What to do →
Lines that include "Problem" make up the answer; copy all of them from the data below.

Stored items
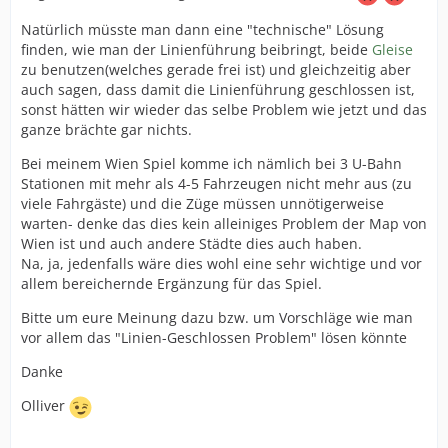
Natürlich müsste man dann eine "technische" Lösung
finden, wie man der Linienführung beibringt, beide
Gleise
zu benutzen(welches gerade frei ist) und gleichzeitig aber
auch sagen, dass damit die Linienführung geschlossen ist,
sonst hätten wir wieder das selbe Problem wie jetzt und das
ganze brächte gar nichts.
Bei meinem Wien Spiel komme ich nämlich bei 3 U-Bahn
Stationen mit mehr als 4-5 Fahrzeugen nicht mehr aus (zu
viele Fahrgäste) und die Züge müssen unnötigerweise
warten- denke das dies kein alleiniges Problem der Map von
Wien ist und auch andere Städte dies auch haben.
Na, ja, jedenfalls wäre dies wohl eine sehr wichtige und vor
allem bereichernde Ergänzung für das Spiel.
Bitte um eure Meinung dazu bzw. um Vorschläge wie man
vor allem das "Linien-Geschlossen Problem" lösen könnte
Danke
Olliver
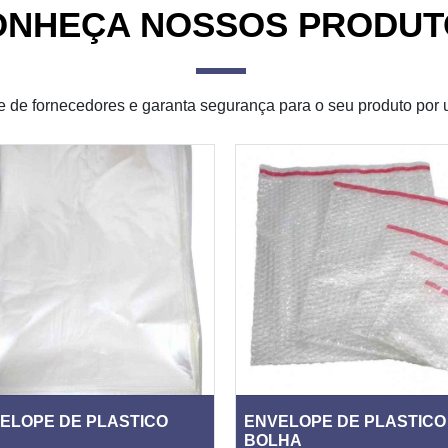
ONHEÇA NOSSOS PRODUT
 de fornecedores e garanta segurança para o seu produto por 
ELOPE DE PLASTICO
ENVELOPE DE PLASTICO
BOLHA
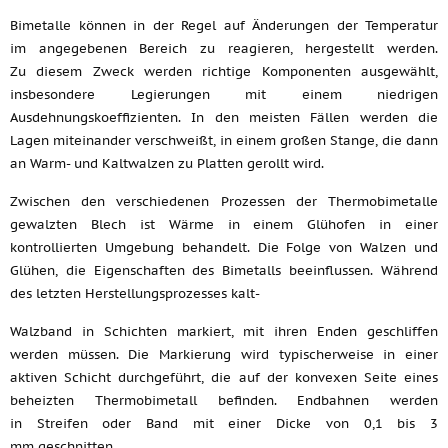
Bimetalle können in der Regel auf Änderungen der Temperatur
im angegebenen Bereich zu reagieren, hergestellt werden.
Zu diesem Zweck werden richtige Komponenten ausgewählt,
insbesondere Legierungen mit einem niedrigen
Ausdehnungskoeffizienten. In den meisten Fällen werden die
Lagen miteinander verschweißt, in einem großen Stange, die dann
an Warm- und Kaltwalzen zu Platten gerollt wird.
Zwischen den verschiedenen Prozessen der Thermobimetalle
gewalzten Blech ist Wärme in einem Glühofen in einer
kontrollierten Umgebung behandelt. Die Folge von Walzen und
Glühen, die Eigenschaften des Bimetalls beeinflussen. Während
des letzten Herstellungsprozesses kalt-
Walzband in Schichten markiert, mit ihren Enden geschliffen
werden müssen. Die Markierung wird typischerweise in einer
aktiven Schicht durchgeführt, die auf der konvexen Seite eines
beheizten Thermobimetall befinden. Endbahnen werden
in Streifen oder Band mit einer Dicke von 0,1 bis 3
mm geschnitten.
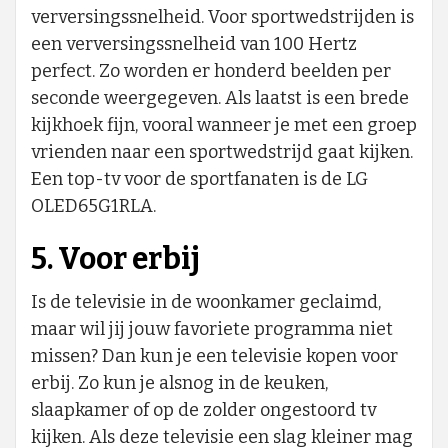
verversingssnelheid. Voor sportwedstrijden is
een verversingssnelheid van 100 Hertz
perfect. Zo worden er honderd beelden per
seconde weergegeven. Als laatst is een brede
kijkhoek fijn, vooral wanneer je met een groep
vrienden naar een sportwedstrijd gaat kijken.
Een top-tv voor de sportfanaten is de LG
OLED65G1RLA.
5. Voor erbij
Is de televisie in de woonkamer geclaimd,
maar wil jij jouw favoriete programma niet
missen? Dan kun je een televisie kopen voor
erbij. Zo kun je alsnog in de keuken,
slaapkamer of op de zolder ongestoord tv
kijken. Als deze televisie een slag kleiner mag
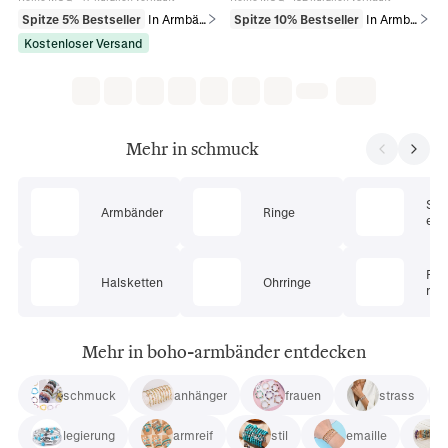
Spitze 5% Bestseller
In Armbänder
Spitze 10% Bestseller
In Armbänder
Kostenloser Versand
Mehr in schmuck
Sc
Armbänder
Ringe
ets
Pie
Halsketten
Ohrringe
mu
Mehr in boho-armbänder entdecken
schmuck
anhänger
frauen
strass
legierung
armreif
stil
emaille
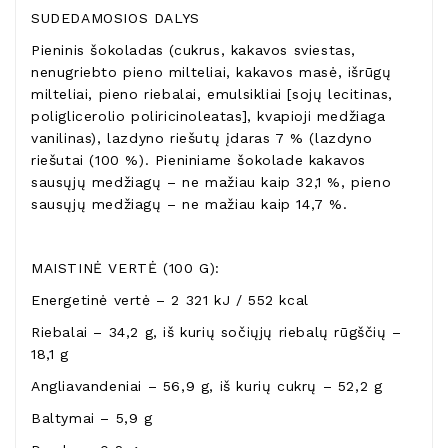
SUDEDAMOSIOS DALYS
Pieninis šokoladas (cukrus, kakavos sviestas,
nenugriebto pieno milteliai, kakavos masė, išrūgų
milteliai, pieno riebalai, emulsikliai [sojų lecitinas,
poliglicerolio poliricinoleatas], kvapioji medžiaga
vanilinas), lazdyno riešutų įdaras 7 % (lazdyno
riešutai (100 %). Pieniniame šokolade kakavos
sausųjų medžiagų – ne mažiau kaip 32,1 %, pieno
sausųjų medžiagų – ne mažiau kaip 14,7 %.
MAISTINĖ VERTĖ (100 G):
Energetinė vertė – 2 321 kJ / 552 kcal
Riebalai – 34,2 g, iš kurių sočiųjų riebalų rūgščių –
18,1 g
Angliavandeniai – 56,9 g, iš kurių cukrų – 52,2 g
Baltymai – 5,9 g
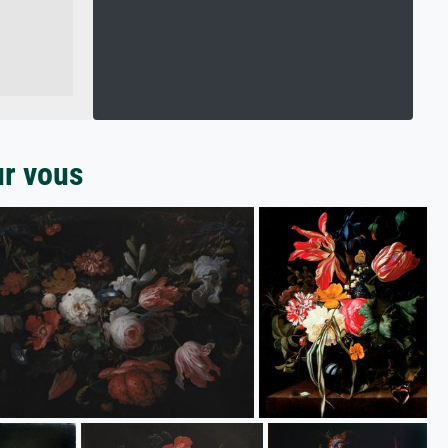
ur vous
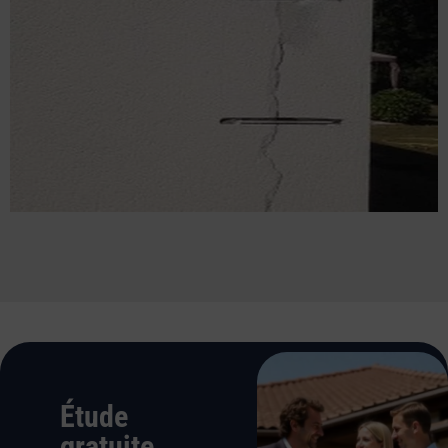
Étude
gratuite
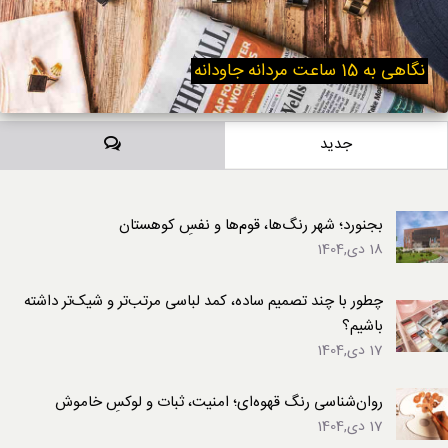
نگاهی به 15 ساعت مردانه جاودانه
دیدگاه‌ها
جدید
بجنورد؛ شهر رنگ‌ها، قوم‌ها و نفسِ کوهستان
18 دی,1404
چطور با چند تصمیم ساده، کمد لباسی مرتب‌تر و شیک‌تر داشته
باشیم؟
17 دی,1404
روان‌شناسی رنگ قهوه‌ای؛ امنیت، ثبات و لوکسِ خاموش
17 دی,1404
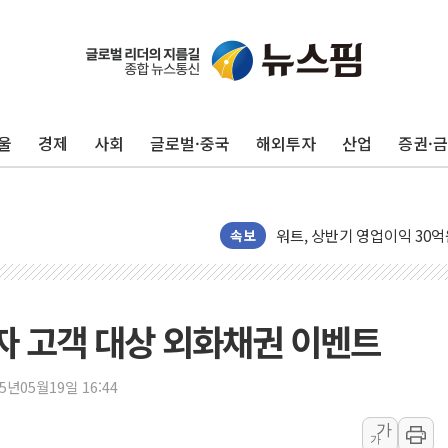
40.2도 찍은 서울 등 폭염
"文정부 악몽 재현 안돼"..
신세계사이먼 '대구 프리미엄 
울
경제
사회
글로벌·중국
해외투자
산업
증권·
李대통령, 호우 피해 경북 
'변기 수리' 집주인에게 흉기
워트, 상반기 영업이익 30
프롬바이오, 10일 거래 재
속보
NH농협생명, 농작업 중 온
아바코, 2분기 매출 120억원
랩지노믹스 "디엑솜과 美 암
자 고객 대상 외화채권 이벤트
보로노이, 폐암 치료제 'VRN
푸본현대생명, 육군 3군단과
25년05월19일 16:44
교보생명, '교보K-맞춤건강
가
가
벼랑 끝 선 '동전주' 무더기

Your response →
sonst hätten wir wieder das selbe Problem wie jetzt und das
warten- denke das dies kein alleiniges Problem der Map von
vor allem das "Linien-Geschlossen Problem" lösen könnte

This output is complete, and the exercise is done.